Fila da angústia
Cinco especialidades respondem por mais da metade do total de pedidos de consultas cadastrados na Secretaria da Saúde do RS
Levantamento do MP aponta que, desde 2003, nove ações já foram ajuizadas em diversas gestões do Estado, inclusive na atual, cobrando a aplicação na saúde do percentual mínimo de 12% das receitas do Estado, previsto pela Constituição

Cinco especialidades médicas respondem por mais da metade do total de pedidos de consultas cadastrados na fila da Secretaria Estadual da Saúde do Rio Grande do Sul. O dado foi fornecido ao Grupo de Investigação da RBS (GDI) via Lei de Acesso à Informação. Levantamento do Ministério Público aponta que desde 2003, nove ações já foram ajuizadas em diversas gestões do Estado, inclusive na atual, cobrando a aplicação na saúde do percentual mínimo de 12% das receitas do Estado, previsto pela Constituição.
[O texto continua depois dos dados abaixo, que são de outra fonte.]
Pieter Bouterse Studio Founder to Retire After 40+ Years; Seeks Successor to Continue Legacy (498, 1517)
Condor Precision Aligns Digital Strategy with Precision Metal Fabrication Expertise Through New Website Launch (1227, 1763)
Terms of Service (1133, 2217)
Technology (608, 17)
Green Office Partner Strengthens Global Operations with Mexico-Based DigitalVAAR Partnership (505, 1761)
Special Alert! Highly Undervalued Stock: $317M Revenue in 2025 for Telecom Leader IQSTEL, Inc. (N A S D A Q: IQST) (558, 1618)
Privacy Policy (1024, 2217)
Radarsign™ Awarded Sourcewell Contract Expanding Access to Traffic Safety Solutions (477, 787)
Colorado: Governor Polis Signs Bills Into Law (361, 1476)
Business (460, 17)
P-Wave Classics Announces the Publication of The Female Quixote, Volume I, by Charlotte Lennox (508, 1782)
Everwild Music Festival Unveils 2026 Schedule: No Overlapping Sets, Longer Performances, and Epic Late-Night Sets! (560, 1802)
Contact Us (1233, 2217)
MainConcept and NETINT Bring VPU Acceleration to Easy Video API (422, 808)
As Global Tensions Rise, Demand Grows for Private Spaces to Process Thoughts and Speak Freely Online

No ranking da fila do Sistema Único de Saúde (SUS), a especialidade mais demandada é oftalmologia, com 128.928 pedidos de consulta represados. A dona de casa Selma Vaz Bittencourt, moradora de Porto Alegre, aguarda atendimento desde 2023, quando surgiram problemas nos olhos após realizar cirurgia de catarata.
— Eu acordo, eu venho de madrugada com os cílios totalmente colados. E já está agora começando a se encher no outro também. A gente se sente arrasada, né? A gente é de idade também, né? E eu moro sozinha, preciso, né? — desabafa.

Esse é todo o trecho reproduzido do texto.